*PROBLEM DESCRIPTION*: Line by line, transcribe all of the entries exactly.

*GIVEN RECORDS*:
+ + + + +
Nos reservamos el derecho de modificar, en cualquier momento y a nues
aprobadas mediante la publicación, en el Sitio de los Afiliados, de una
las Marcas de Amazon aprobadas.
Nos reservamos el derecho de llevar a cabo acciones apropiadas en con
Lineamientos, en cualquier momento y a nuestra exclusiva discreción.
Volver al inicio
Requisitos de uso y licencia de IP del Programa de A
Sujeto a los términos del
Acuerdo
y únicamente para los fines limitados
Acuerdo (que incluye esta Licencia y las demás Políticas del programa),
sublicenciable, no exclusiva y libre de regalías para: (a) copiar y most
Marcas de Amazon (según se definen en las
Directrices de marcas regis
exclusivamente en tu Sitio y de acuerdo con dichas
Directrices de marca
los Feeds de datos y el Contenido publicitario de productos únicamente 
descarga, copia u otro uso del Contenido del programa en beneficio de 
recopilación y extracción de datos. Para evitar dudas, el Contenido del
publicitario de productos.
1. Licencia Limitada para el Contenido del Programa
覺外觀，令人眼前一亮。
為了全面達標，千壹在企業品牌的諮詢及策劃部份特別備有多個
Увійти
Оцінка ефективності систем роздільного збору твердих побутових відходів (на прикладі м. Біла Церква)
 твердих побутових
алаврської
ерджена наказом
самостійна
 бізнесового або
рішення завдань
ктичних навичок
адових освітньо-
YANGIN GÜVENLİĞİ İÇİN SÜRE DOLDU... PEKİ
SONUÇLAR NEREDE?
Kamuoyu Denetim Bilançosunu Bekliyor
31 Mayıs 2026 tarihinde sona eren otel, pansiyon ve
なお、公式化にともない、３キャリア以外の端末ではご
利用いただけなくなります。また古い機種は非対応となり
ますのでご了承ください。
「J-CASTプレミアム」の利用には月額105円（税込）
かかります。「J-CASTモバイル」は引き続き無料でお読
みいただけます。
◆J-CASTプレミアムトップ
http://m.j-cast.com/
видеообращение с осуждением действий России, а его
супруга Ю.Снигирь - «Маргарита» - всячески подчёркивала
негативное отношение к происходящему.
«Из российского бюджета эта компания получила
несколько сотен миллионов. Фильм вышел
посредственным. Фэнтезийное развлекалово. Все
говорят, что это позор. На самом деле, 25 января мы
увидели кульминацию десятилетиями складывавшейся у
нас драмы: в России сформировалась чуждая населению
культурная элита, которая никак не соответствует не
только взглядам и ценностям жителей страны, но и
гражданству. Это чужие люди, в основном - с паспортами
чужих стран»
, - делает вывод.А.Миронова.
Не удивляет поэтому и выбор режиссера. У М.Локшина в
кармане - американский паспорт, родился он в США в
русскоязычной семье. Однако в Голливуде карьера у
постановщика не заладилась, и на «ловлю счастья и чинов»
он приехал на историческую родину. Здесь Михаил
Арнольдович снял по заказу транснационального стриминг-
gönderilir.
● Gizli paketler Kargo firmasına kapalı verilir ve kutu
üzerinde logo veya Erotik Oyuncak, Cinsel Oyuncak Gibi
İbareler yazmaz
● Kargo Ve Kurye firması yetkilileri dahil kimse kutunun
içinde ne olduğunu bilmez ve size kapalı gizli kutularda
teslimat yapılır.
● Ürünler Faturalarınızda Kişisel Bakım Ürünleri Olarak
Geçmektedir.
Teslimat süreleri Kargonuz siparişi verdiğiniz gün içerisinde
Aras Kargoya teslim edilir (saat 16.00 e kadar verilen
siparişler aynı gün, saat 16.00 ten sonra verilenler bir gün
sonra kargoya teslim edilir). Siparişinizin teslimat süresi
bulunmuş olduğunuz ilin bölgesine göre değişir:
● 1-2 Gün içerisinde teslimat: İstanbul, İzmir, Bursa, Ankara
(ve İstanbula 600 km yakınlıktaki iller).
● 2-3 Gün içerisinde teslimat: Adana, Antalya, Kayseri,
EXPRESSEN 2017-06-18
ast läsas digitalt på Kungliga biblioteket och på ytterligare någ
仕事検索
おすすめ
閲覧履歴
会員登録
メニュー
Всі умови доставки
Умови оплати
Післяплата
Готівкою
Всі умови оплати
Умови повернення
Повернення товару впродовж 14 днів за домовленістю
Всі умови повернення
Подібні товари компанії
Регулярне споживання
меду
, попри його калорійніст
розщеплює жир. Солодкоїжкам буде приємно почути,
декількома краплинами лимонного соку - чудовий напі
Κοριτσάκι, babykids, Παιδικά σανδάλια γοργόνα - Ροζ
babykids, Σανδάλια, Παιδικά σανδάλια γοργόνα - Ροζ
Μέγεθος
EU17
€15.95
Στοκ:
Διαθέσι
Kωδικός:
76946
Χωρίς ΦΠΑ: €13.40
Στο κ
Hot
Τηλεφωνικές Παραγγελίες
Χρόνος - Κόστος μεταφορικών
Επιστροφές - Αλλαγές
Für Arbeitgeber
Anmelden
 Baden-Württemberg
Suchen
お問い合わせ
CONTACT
+ + + + +
*EXERCISE OUTPUT*:
Nos reservamos el derecho de modificar, en cualquier momento y a nues
aprobadas mediante la publicación, en el Sitio de los Afiliados, de una
las Marcas de Amazon aprobadas.
Nos reservamos el derecho de llevar a cabo acciones apropiadas en con
Lineamientos, en cualquier momento y a nuestra exclusiva discreción.
Volver al inicio
Requisitos de uso y licencia de IP del Programa de A
Sujeto a los términos del
Acuerdo
y únicamente para los fines limitados
Acuerdo (que incluye esta Licencia y las demás Políticas del programa),
sublicenciable, no exclusiva y libre de regalías para: (a) copiar y most
Marcas de Amazon (según se definen en las
Directrices de marcas regis
exclusivamente en tu Sitio y de acuerdo con dichas
Directrices de marca
los Feeds de datos y el Contenido publicitario de productos únicamente 
descarga, copia u otro uso del Contenido del programa en beneficio de 
recopilación y extracción de datos. Para evitar dudas, el Contenido del
publicitario de productos.
1. Licencia Limitada para el Contenido del Programa
覺外觀，令人眼前一亮。
為了全面達標，千壹在企業品牌的諮詢及策劃部份特別備有多個
Увійти
Оцінка ефективності систем роздільного збору твердих побутових відходів (на прикладі м. Біла Церква)
 твердих побутових
алаврської
ерджена наказом
самостійна
 бізнесового або
рішення завдань
ктичних навичок
адових освітньо-
YANGIN GÜVENLİĞİ İÇİN SÜRE DOLDU... PEKİ
SONUÇLAR NEREDE?
Kamuoyu Denetim Bilançosunu Bekliyor
31 Mayıs 2026 tarihinde sona eren otel, pansiyon ve
なお、公式化にともない、３キャリア以外の端末ではご
利用いただけなくなります。また古い機種は非対応となり
ますのでご了承ください。
「J-CASTプレミアム」の利用には月額105円（税込）
かかります。「J-CASTモバイル」は引き続き無料でお読
みいただけます。
◆J-CASTプレミアムトップ
http://m.j-cast.com/
видеообращение с осуждением действий России, а его
супруга Ю.Снигирь - «Маргарита» - всячески подчёркивала
негативное отношение к происходящему.
«Из российского бюджета эта компания получила
несколько сотен миллионов. Фильм вышел
посредственным. Фэнтезийное развлекалово. Все
говорят, что это позор. На самом деле, 25 января мы
увидели кульминацию десятилетиями складывавшейся у
нас драмы: в России сформировалась чуждая населению
культурная элита, которая никак не соответствует не
только взглядам и ценностям жителей страны, но и
гражданству. Это чужие люди, в основном - с паспортами
чужих стран»
, - делает вывод.А.Миронова.
Не удивляет поэтому и выбор режиссера. У М.Локшина в
кармане - американский паспорт, родился он в США в
русскоязычной семье. Однако в Голливуде карьера у
постановщика не заладилась, и на «ловлю счастья и чинов»
он приехал на историческую родину. Здесь Михаил
Арнольдович снял по заказу транснационального стриминг-
gönderilir.
● Gizli paketler Kargo firmasına kapalı verilir ve kutu
üzerinde logo veya Erotik Oyuncak, Cinsel Oyuncak Gibi
İbareler yazmaz
● Kargo Ve Kurye firması yetkilileri dahil kimse kutunun
içinde ne olduğunu bilmez ve size kapalı gizli kutularda
teslimat yapılır.
● Ürünler Faturalarınızda Kişisel Bakım Ürünleri Olarak
Geçmektedir.
Teslimat süreleri Kargonuz siparişi verdiğiniz gün içerisinde
Aras Kargoya teslim edilir (saat 16.00 e kadar verilen
siparişler aynı gün, saat 16.00 ten sonra verilenler bir gün
sonra kargoya teslim edilir). Siparişinizin teslimat süresi
bulunmuş olduğunuz ilin bölgesine göre değişir:
● 1-2 Gün içerisinde teslimat: İstanbul, İzmir, Bursa, Ankara
(ve İstanbula 600 km yakınlıktaki iller).
● 2-3 Gün içerisinde teslimat: Adana, Antalya, Kayseri,
EXPRESSEN 2017-06-18
ast läsas digitalt på Kungliga biblioteket och på ytterligare någ
仕事検索
おすすめ
閲覧履歴
会員登録
メニュー
Всі умови доставки
Умови оплати
Післяплата
Готівкою
Всі умови оплати
Умови повернення
Повернення товару впродовж 14 днів за домовленістю
Всі умови повернення
Подібні товари компанії
Регулярне споживання
меду
, попри його калорійніст
розщеплює жир. Солодкоїжкам буде приємно почути,
декількома краплинами лимонного соку - чудовий напі
Κοριτσάκι, babykids, Παιδικά σανδάλια γοργόνα - Ροζ
babykids, Σανδάλια, Παιδικά σανδάλια γοργόνα - Ροζ
Μέγεθος
EU17
€15.95
Στοκ:
Διαθέσι
Kωδικός:
76946
Χωρίς ΦΠΑ: €13.40
Στο κ
Hot
Τηλεφωνικές Παραγγελίες
Χρόνος - Κόστος μεταφορικών
Επιστροφές - Αλλαγές
Für Arbeitgeber
Anmelden
 Baden-Württemberg
Suchen
お問い合わせ
CONTACT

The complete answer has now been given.